Enhancement Of The C4.5 Decision Tree Algorithm With Anova For Predicting Academic Achievement Of Students At Smpn.16 Kota Jambi

Authors

  • Rice Osviarni Management Information Systems, Universitas Dinamika Bangsa, Jambi, Indonesia
  • Setiawan Assegaff Management Information Systems, Universitas Dinamika Bangsa, Jambi, Indonesia
  • Jasmir Management Information Systems, Universitas Dinamika Bangsa, Jambi, Indonesia
  • Nurhadi Management Information Systems, Universitas Dinamika Bangsa, Jambi, Indonesia

DOI:

https://doi.org/10.52436/1.jutif.2026.7.2.5431

Keywords:

ANOVA, Data Mining, Decision Tree C4.5, Prediction Of Academic Achievement, SMPN 16 Kota Jambi

Abstract

This study aims to improve the accuracy of predicting student academic achievement by integrating the Analysis of Variance (ANOVA) method with the C4.5 Decision Tree algorithm.

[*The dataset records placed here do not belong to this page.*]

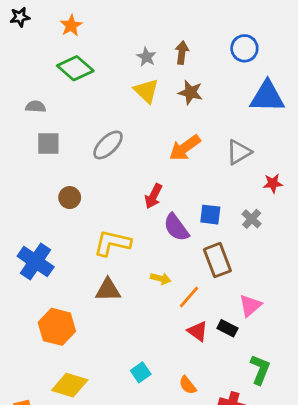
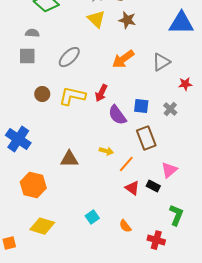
gray semicircle: (36, 107) -> (32, 33), moved
yellow L-shape: (112, 243) -> (72, 96), moved

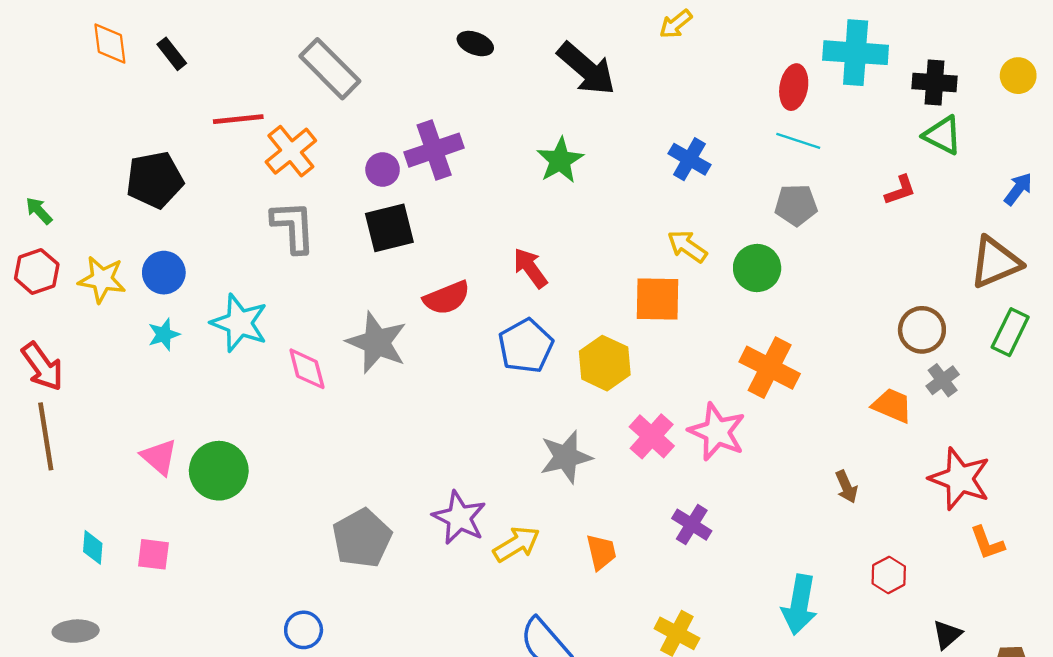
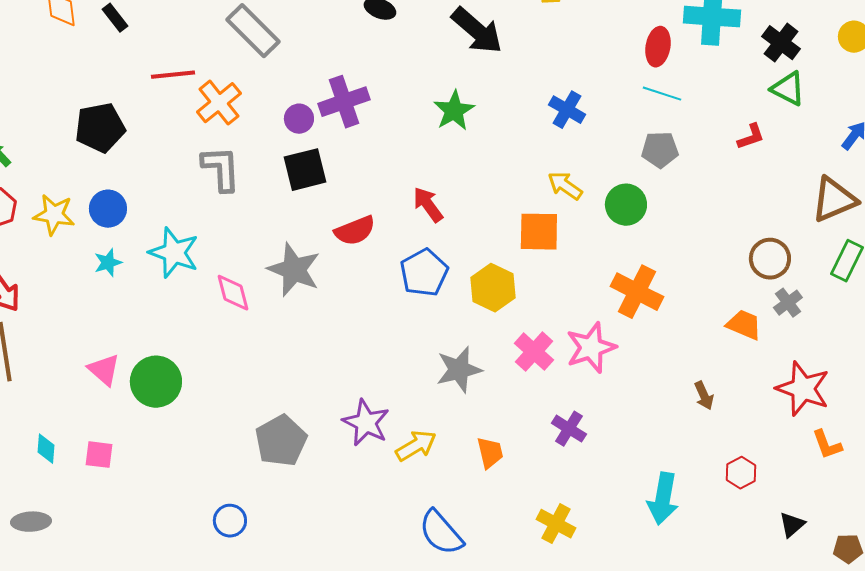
black cross: (935, 82) -> (781, 43), turned 33
pink star: (717, 432) -> (591, 348), turned 30

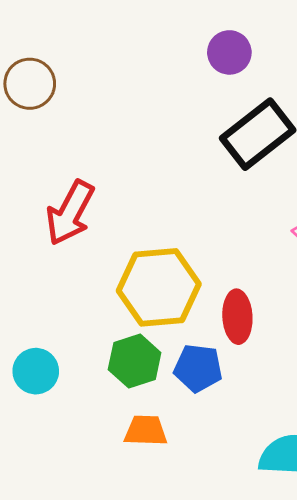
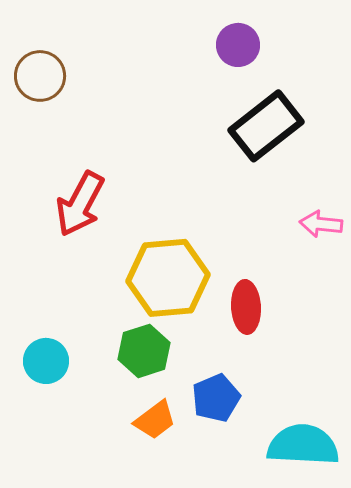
blue pentagon: (198, 368) -> (216, 398), moved, turned -30
orange trapezoid: (146, 431) -> (155, 420), turned 141

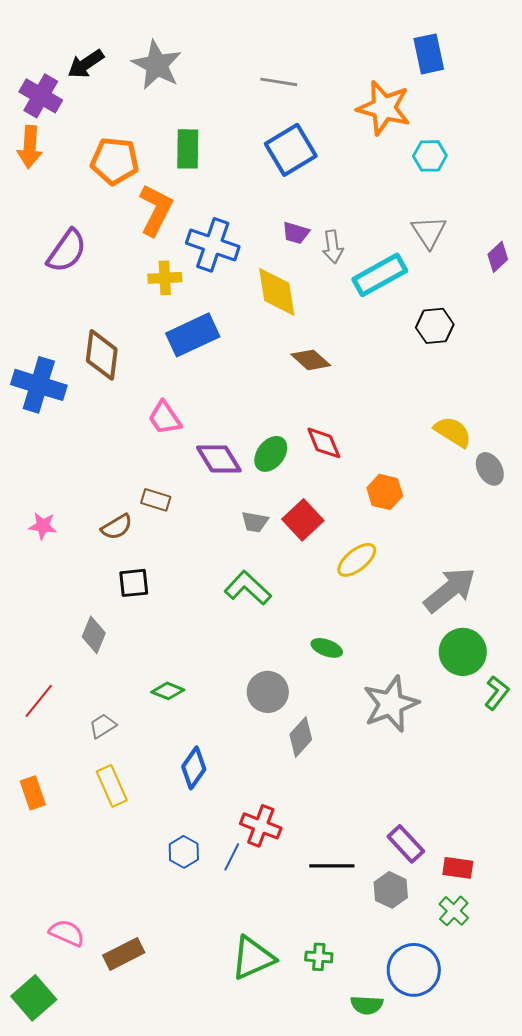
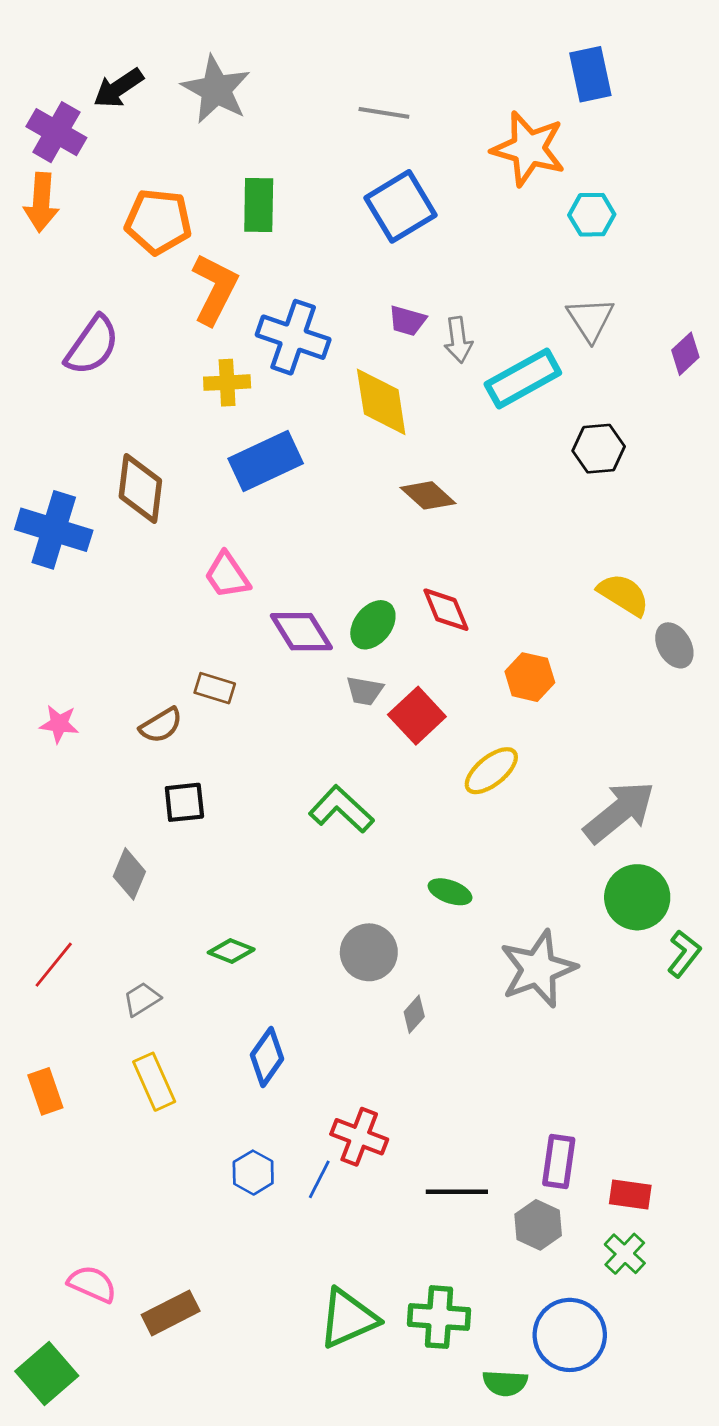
gray trapezoid: (255, 522) -> (365, 691), moved
gray diamond: (301, 737) -> (414, 1014), size x0.7
purple rectangle: (406, 844) -> (559, 1162), turned 51
green cross: (319, 957) -> (439, 1317), size x1.6

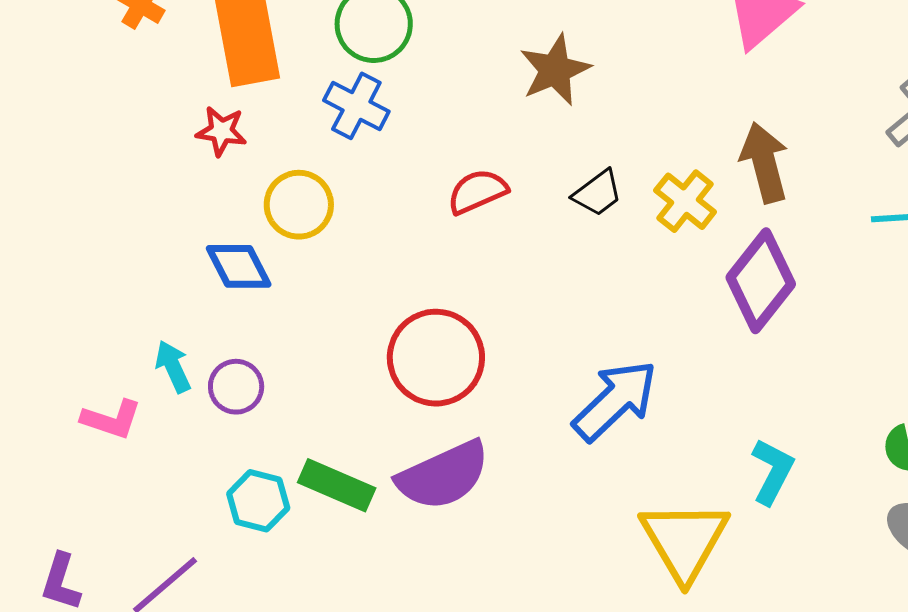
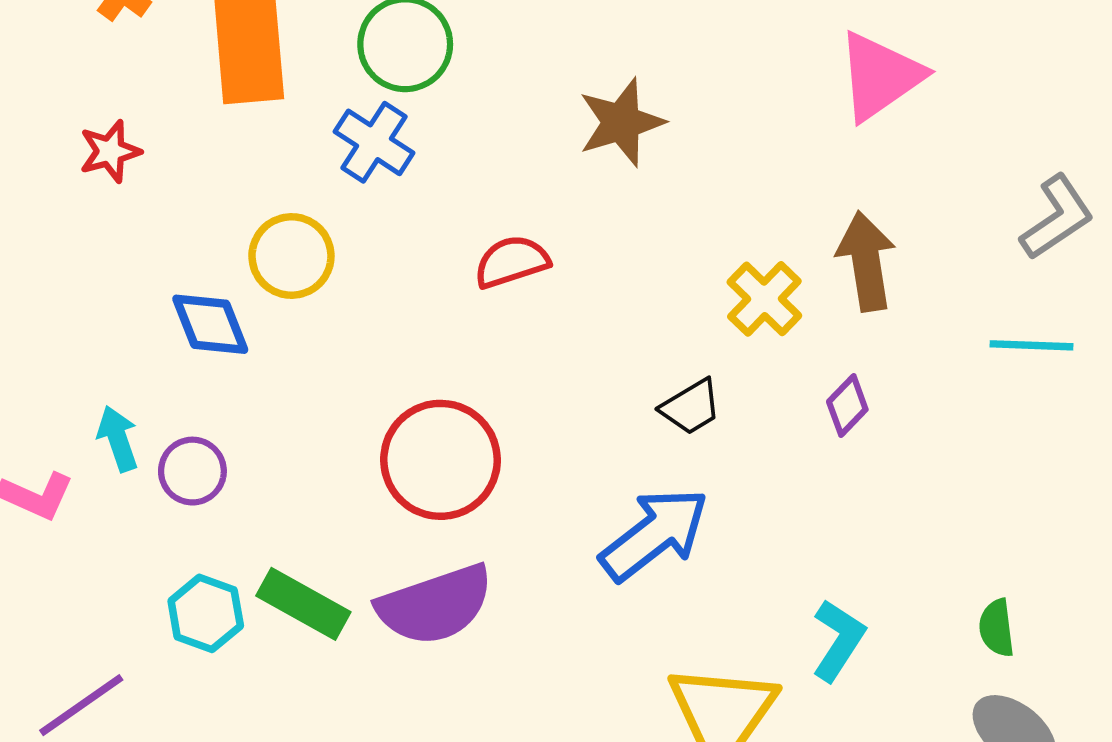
red star: (221, 131) -> (110, 151), moved, turned -30
black trapezoid: (598, 193) -> (691, 407), moved
purple diamond: (761, 281) -> (847, 406), size x0.5

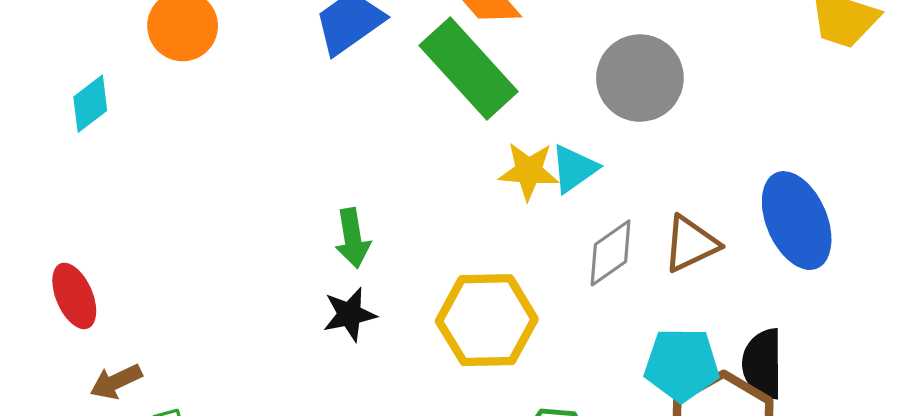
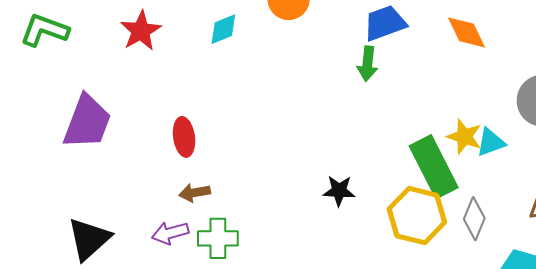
green rectangle: (469, 69) -> (434, 167), moved
green arrow: (353, 238) -> (368, 64), moved
gray diamond: (611, 253) -> (474, 219), moved, turned -48

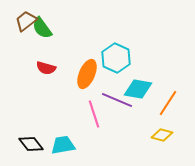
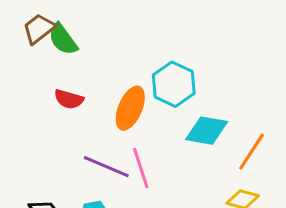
purple line: (117, 100) -> (106, 167), moved

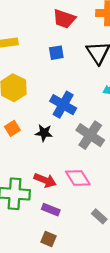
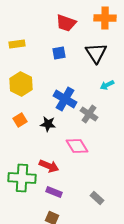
gray cross: (90, 135) -> (89, 114), moved, size x0.7
pink diamond: (78, 178) -> (77, 146), moved

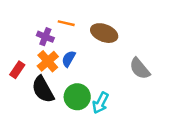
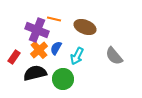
purple cross: (45, 37) -> (37, 30), size x1.6
black semicircle: (43, 89) -> (35, 73), turned 105
cyan arrow: (100, 103) -> (77, 56), moved

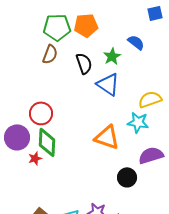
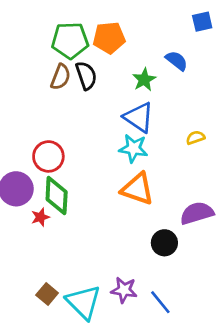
black semicircle: (84, 63) -> (86, 76), moved
yellow semicircle: (150, 99) -> (195, 138), size x0.6
cyan star: (138, 122) -> (133, 148), moved

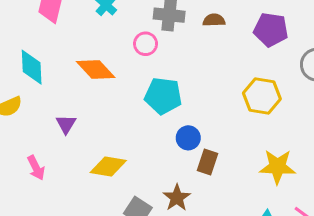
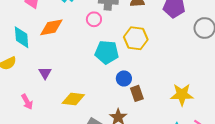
orange diamond: (96, 70) -> (51, 27), moved, turned -55
yellow hexagon: (262, 96) -> (136, 38), moved
brown rectangle: (207, 162) -> (137, 93), turned -35

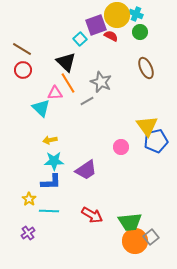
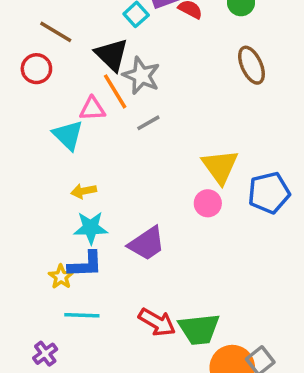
brown line: (22, 49) -> (56, 32), moved
gray star: (101, 82) -> (141, 76), moved
yellow triangle: (147, 126) -> (220, 167), moved
yellow star: (29, 199) -> (61, 277), moved
green trapezoid: (130, 222) -> (199, 329), moved

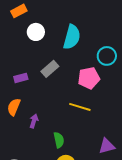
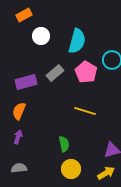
purple rectangle: (21, 78) -> (26, 82), size x1.5
pink pentagon: (89, 78) -> (86, 72), moved, turned -30
purple arrow: (34, 121) -> (18, 137), moved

In the context of information systems, this research holds significant importance for the development of more reliable Decision Support Systems (DSS) or early warning systems in school environments. The research was conducted at SMPN 16 Jambi City using secondary data from three academic years (2022/2023-2024/2025) covering academic variables, attendance, and parental income. The main issue addressed was the limitations of the C4.5 algorithm in handling irrelevant features and unbalanced data, which, at the system implementation level, can lead to inaccurate recommendations or alerts.This research method employed a data mining approach with stages including data cleaning, numeric conversion, missing value imputation, formation of derived variables, and categorization of the target variable "Achievement." The initial C4.5 model produced 72.81% accuracy on the training data and 69.71% accuracy on cross-validation. After feature selection using ANOVA, one insignificant variable was removed, resulting in a hybrid C4.5+ANOVA model with nine key features. Test results showed an increase in accuracy to 80.44% on the training data and 73.66% on the cross-validation data, representing an improvement of 7.63 and 3.95 percentage points, respectively.This improvement in model performance directly translates to an enhancement in the quality of the information system's output, yielding more reliable reports and predictions for teachers and school management.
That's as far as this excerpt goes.